Work instruction: Since the pictures are not wanted, reproduce only the rest of the records, exactly as given.

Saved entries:
○ ○ ○

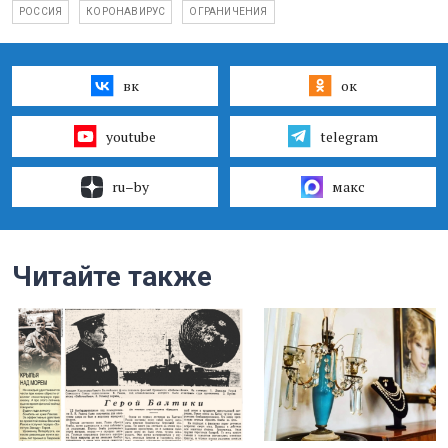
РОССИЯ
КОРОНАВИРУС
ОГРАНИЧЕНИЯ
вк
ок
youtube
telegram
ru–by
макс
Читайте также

○ ○ ○

Reply:
РОССИЯ
КОРОНАВИРУС
ОГРАНИЧЕНИЯ
вк
ок
youtube
telegram
ru–by
макс
Читайте также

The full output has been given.